*WHAT THIS TASK INVOLVES*
Search the listing below for the string "close", then copy every line it appears in.

*THE INPUT*
▶

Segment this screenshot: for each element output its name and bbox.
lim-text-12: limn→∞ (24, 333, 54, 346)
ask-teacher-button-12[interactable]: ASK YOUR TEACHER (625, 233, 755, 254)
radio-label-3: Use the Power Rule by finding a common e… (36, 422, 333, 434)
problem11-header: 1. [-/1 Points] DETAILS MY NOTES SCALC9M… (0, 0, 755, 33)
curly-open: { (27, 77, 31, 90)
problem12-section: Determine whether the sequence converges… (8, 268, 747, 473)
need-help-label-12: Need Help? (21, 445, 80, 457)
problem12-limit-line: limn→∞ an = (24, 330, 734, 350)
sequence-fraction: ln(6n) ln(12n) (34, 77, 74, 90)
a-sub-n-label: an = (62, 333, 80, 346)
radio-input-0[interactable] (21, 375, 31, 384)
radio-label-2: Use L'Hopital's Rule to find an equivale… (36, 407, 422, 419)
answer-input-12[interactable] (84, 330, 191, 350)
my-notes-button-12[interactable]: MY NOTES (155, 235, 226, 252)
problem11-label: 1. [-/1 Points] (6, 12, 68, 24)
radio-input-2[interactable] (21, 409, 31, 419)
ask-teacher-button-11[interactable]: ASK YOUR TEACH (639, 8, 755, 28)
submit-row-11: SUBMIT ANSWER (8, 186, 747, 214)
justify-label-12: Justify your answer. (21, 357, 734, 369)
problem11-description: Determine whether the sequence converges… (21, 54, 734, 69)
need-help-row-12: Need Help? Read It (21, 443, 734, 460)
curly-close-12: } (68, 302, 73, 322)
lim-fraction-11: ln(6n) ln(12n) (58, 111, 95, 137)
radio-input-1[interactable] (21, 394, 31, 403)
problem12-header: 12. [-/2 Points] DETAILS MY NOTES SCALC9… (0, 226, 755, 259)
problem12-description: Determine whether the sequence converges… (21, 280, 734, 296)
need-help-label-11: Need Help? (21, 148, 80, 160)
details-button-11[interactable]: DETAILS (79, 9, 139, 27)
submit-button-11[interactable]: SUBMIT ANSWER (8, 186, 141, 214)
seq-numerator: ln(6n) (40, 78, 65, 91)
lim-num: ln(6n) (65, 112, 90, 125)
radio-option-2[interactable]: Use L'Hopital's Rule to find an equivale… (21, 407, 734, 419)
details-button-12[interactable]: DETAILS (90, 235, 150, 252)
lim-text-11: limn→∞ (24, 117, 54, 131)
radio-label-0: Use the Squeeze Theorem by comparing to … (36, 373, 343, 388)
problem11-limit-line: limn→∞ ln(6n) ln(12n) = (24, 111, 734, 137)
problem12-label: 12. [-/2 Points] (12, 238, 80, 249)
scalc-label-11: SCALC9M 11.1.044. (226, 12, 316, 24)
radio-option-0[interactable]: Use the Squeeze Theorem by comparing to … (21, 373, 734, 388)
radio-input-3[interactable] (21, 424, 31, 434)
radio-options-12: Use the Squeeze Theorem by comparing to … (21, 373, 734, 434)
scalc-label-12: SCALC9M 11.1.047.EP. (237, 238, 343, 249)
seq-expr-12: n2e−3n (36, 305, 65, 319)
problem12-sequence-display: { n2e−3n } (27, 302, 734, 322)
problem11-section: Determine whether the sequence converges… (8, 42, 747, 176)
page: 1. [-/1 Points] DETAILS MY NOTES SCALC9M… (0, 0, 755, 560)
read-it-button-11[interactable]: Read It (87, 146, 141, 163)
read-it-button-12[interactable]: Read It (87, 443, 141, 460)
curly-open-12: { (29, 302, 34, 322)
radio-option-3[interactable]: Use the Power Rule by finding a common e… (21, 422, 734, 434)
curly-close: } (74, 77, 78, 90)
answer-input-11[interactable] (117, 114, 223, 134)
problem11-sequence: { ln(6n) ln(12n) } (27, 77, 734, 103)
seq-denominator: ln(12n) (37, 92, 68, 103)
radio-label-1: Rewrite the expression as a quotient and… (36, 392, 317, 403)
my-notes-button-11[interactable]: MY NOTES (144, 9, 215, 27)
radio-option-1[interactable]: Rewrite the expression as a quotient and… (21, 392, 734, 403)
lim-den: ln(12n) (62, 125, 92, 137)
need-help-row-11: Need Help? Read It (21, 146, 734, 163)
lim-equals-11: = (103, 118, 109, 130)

◀

*SOLUTION FOR THIS PROBLEM*
curly-close-12: } (68, 302, 73, 322)
curly-close: } (74, 77, 78, 90)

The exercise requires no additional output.